• _Task data_:
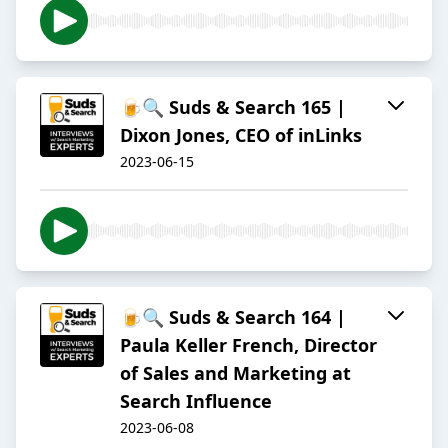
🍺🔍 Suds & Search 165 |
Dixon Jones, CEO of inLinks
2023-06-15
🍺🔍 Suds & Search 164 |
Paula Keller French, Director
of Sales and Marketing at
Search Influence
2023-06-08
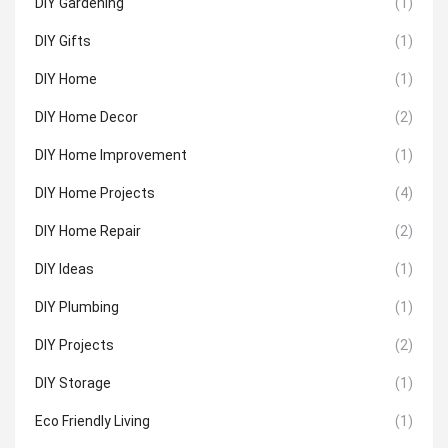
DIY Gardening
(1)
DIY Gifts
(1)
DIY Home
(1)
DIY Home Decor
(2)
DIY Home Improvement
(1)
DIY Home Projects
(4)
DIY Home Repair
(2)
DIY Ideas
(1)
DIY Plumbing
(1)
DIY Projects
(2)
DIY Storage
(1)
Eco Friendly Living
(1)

--

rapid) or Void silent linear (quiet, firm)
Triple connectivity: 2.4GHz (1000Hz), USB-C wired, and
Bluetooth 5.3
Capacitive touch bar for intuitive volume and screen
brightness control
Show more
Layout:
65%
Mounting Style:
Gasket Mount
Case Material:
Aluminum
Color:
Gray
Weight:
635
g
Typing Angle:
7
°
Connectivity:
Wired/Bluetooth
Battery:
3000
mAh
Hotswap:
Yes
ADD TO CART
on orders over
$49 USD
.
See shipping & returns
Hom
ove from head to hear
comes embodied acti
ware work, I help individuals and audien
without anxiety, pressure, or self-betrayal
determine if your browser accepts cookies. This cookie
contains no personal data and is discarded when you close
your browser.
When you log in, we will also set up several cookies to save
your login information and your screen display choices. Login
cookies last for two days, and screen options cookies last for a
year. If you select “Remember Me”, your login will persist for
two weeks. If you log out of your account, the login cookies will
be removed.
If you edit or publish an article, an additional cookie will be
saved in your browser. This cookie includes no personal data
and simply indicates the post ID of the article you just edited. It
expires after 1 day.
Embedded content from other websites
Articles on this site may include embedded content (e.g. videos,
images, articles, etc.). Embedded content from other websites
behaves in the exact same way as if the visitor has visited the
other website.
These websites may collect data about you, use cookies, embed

• _Your assignment_:
Filter the material above down to the lines that hold the word "other".

• _Answer space_:
Embedded content from other websites
images, articles, etc.). Embedded content from other websites
other website.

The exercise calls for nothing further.